Une rivière, un câble, un bateau : un passage. Telle pourrait être la définition du bac à traille, un moyen de transport que Michel Philippe, qui passe une partie de sa retraite sur les rives de la Dordogne, imaginerait bien voir relier deux sections de la voie verte coupée par cette rivière entre le Périgord et le Quercy, à Mareuil. « Il y a bien un pont, mais il sert au train régional, décrit-il. La construction d’une passerelle piétonne coûterait 3 millions d’euros. Mon projet cessite 50000 euros, avec l’emploi d’un passeur à la clé. » 

Un bac à traille utilise uniquement la force motrice de la rivière. Amarré à une poulie qui peut circuler le long d’un câble tendu entre les deux berges, le bac est passif quand on le laisse face au courant, un peu comme un drapeau qui faseyerait au vent. Pour qu’il se déplace, il suffit au passeur de donner un peu d’angle à la barre et donc à la coque par rapport au courant, qui pousse le bac sur le côté, à la façon du vent agissant sur une voile… 
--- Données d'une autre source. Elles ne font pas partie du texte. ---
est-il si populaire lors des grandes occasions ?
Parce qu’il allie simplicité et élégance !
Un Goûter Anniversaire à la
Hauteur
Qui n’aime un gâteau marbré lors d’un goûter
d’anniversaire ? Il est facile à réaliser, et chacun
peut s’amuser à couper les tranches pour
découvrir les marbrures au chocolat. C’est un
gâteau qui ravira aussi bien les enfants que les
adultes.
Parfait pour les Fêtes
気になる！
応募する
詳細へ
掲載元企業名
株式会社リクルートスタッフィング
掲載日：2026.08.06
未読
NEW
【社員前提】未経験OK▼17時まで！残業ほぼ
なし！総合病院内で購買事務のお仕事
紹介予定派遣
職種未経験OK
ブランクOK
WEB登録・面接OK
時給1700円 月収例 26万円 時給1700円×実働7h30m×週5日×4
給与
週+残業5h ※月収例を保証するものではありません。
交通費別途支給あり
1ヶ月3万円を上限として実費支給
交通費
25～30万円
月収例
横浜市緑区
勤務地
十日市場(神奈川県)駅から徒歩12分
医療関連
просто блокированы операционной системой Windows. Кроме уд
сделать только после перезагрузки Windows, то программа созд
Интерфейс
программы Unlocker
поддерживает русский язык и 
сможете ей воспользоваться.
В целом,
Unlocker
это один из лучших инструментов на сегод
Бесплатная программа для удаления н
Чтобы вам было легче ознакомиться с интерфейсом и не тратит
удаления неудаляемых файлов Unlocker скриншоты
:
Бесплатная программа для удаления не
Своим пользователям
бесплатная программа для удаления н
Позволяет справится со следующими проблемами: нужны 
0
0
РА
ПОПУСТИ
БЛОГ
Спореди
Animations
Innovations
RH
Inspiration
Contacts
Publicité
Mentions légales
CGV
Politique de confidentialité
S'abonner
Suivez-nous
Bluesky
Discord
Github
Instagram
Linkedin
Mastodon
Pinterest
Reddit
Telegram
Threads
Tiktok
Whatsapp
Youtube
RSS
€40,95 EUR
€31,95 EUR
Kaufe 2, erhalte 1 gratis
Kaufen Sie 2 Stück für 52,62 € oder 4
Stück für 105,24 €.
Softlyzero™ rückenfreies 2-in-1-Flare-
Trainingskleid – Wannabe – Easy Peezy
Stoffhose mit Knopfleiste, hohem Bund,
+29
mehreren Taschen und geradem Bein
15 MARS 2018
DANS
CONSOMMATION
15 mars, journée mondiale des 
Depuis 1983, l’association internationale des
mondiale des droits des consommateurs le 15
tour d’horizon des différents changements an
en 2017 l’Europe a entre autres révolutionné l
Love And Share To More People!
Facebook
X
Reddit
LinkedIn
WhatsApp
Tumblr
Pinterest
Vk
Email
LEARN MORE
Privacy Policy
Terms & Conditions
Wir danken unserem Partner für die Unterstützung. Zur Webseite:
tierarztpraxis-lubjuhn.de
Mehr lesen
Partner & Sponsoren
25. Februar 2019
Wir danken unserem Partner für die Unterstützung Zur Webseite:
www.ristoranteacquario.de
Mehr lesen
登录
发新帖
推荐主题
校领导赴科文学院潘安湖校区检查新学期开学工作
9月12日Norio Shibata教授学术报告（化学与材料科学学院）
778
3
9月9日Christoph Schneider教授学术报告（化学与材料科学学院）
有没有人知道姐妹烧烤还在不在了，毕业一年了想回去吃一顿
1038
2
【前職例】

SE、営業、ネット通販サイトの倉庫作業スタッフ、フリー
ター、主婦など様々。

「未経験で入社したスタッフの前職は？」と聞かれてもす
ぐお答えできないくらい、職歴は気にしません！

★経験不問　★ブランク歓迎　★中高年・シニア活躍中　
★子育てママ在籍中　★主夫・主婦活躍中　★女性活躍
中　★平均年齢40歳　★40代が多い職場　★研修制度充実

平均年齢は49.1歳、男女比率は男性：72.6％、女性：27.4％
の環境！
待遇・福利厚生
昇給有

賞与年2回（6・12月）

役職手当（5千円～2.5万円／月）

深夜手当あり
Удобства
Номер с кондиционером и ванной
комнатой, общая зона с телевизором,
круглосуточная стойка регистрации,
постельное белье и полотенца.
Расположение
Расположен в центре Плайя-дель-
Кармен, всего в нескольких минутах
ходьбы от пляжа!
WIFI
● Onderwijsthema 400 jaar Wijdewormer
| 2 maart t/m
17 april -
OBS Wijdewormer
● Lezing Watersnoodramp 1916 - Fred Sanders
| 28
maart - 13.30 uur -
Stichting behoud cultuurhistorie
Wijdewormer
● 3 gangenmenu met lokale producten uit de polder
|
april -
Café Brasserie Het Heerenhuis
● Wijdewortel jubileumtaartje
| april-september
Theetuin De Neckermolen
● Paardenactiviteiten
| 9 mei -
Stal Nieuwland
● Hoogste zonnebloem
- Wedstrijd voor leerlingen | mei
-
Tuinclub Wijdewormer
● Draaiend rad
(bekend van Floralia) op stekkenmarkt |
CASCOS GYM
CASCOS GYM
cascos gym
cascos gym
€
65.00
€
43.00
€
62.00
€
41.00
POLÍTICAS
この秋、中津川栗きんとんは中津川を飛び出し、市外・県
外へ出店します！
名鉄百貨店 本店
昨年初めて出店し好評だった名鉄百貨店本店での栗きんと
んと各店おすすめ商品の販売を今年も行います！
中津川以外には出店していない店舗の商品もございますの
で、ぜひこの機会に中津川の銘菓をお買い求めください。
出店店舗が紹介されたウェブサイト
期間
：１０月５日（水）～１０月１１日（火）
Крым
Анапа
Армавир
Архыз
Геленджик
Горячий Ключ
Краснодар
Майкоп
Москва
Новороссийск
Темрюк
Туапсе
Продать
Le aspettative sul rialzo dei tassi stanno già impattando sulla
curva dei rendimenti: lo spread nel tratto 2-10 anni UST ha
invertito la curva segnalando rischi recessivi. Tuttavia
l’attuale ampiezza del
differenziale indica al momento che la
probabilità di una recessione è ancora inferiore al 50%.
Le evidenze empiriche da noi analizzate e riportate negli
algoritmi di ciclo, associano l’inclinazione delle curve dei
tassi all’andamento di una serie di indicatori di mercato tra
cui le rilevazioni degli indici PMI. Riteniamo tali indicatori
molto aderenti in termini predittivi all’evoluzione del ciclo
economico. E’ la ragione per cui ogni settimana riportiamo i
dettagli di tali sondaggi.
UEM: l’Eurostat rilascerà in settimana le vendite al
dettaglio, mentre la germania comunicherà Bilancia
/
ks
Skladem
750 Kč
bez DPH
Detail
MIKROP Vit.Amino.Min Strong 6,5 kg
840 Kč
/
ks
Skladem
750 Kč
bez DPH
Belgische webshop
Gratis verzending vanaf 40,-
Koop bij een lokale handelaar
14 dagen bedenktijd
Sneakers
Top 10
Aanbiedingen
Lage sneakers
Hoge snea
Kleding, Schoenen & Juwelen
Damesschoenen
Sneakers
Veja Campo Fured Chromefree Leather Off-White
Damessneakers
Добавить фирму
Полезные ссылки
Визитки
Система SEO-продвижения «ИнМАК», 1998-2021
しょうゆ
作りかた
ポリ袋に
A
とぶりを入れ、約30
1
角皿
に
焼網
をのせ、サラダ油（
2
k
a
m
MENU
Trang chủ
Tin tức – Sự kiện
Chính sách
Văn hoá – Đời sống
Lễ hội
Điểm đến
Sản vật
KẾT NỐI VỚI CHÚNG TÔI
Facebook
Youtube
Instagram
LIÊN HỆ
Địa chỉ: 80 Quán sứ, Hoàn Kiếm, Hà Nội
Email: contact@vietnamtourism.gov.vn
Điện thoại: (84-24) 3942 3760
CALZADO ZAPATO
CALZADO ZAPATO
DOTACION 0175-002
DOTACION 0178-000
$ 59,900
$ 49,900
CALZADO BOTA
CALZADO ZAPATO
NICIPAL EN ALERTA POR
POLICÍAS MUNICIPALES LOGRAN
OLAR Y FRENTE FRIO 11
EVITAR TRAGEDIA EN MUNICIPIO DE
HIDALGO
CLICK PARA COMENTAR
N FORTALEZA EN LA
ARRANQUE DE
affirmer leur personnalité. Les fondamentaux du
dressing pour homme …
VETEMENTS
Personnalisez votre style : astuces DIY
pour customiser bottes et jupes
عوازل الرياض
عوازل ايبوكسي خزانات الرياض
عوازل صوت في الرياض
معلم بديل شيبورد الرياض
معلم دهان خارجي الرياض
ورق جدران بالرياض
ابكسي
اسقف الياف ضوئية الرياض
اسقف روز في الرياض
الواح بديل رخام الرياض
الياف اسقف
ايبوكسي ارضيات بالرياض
Sur la centaine de bacs à traille inventoriés dans le monde, chacun s’adapte à sa rivière. En Colombie-Britannique, pendant la période de fonte des glaciers, le ferry Big Bar (photo ci-dessus) utilise, pour traverser la Fraser, un débit de 7000 mètres cubes par seconde, soit 14 fois plus que celui de la Seine (en moyenne). Il peut transporter jusqu’à 9 tonnes de charge sur ses deux coques. Dans le Bas-Rhin, un trimaran construit en 2008 relie les deux berges du Rhin à Seltz-Plittersdorf. Il peut embarquer jusqu’à 78 personnes, 26 vélos et 6 voitures. 

Le catamaran du passeur Jordi Castillero, à Garcia, en Espagne, est l’héritier des bacs à traille qui franchissent là le cours de l’Èbre depuis le VIIIe siècle. En période d’étiage, le débit y est d’environ 500 mètres cubes par seconde, équivalent à celui de la Dordogne. 

Michel Philippe estime la fréquentation du passage à 1000 personnes par jour en pleine saison touristique. À titre d’essai, il imagine l’utilisation d’une barge métallique de 10mètres, capable d’embarquer quarante personnes par traversée. Par la suite, une barge traditionnelle en bois pourrait la remplacer.